- 1 tablespoons sugar
- 1 1/2 cups self-rising gluten free flour
- 1/2 cup cornstarch
- 3 teaspoons seasoned salt
- 2 teaspoons paprika
- 1/2 teaspoon baking soda
- 1/2 cup gluten free biscuit mix
- 1 envelope Italian dressing mix
- 1 envelope onion soup mix
- 1 whole chicken, cut into pieces
- 2 eggs
- 1/4 cup cold water
- 1 cup corn oil for frying
Combine sugar, the self-rising gluten free flour, cornstarch, salt, paprika, baking soda, gluten free biscuit mix, Italian dressing mix and onion soup mix in a 4-cup bowl. Mix to blend the ingredients thoroughly.

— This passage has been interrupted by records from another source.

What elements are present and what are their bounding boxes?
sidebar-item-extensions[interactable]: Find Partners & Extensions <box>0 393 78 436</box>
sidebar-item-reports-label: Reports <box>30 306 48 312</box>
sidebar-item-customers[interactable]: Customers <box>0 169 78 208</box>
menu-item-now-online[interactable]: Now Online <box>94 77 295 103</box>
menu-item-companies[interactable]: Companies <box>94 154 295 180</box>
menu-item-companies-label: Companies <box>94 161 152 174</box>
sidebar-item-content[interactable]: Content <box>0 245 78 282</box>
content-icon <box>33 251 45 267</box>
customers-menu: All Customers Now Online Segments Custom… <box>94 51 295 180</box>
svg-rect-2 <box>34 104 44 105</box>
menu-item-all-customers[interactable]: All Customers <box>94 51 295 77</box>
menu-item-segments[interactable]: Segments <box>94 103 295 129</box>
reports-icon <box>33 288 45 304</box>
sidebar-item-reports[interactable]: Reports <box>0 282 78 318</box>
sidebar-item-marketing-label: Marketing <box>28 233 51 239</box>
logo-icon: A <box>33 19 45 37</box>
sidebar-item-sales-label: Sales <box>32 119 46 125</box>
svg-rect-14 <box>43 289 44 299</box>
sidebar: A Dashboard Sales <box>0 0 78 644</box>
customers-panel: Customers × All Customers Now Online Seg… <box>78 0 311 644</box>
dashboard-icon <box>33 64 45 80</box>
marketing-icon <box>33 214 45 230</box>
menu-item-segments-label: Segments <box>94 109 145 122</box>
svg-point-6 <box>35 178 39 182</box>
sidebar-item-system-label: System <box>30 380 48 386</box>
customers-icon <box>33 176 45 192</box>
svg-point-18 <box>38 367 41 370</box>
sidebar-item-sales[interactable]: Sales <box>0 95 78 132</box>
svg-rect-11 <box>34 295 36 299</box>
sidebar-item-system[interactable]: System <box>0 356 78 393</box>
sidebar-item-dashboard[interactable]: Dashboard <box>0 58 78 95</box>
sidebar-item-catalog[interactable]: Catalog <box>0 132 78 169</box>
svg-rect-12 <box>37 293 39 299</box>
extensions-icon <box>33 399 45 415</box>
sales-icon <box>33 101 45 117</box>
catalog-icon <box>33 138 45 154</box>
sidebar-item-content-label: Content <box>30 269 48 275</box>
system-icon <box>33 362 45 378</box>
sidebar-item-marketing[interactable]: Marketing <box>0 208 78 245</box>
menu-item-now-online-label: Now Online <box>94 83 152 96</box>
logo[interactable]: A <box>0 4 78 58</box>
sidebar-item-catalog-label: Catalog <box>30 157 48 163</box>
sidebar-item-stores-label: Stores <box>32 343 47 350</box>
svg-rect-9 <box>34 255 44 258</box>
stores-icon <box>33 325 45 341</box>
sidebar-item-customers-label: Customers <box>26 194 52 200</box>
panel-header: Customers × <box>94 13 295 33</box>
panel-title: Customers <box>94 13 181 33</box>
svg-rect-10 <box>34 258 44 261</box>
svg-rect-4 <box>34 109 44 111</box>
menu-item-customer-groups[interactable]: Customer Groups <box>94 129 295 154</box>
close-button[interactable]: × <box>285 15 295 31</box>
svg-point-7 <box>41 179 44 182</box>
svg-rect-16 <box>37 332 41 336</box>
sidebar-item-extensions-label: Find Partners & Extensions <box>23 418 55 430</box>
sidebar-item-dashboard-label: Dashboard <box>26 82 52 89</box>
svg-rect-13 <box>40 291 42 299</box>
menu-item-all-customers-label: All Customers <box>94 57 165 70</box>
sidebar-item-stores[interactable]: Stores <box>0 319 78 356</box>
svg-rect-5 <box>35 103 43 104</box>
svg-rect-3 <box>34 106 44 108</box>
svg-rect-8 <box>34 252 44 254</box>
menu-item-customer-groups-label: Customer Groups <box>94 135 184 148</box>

Blend the egg and water. Dip the chicken pieces in egg mixture and then into dry coating mix and repeat so each piece is double coated.
Pre-heat the oil in a heavy skillet. Brown pieces skin-side down for 4 to 6 minutes. Use medium high heat.
Turn and brown underside of pieces a few minutes. Transfer to an oiled or Pam-sprayed pan. Cover with foil, sealing it on only 3 sides of pan.
Bake at 350°F for about 45 to 50 minutes. Remove foil, then bake another 5 minutes until the coating is crispy.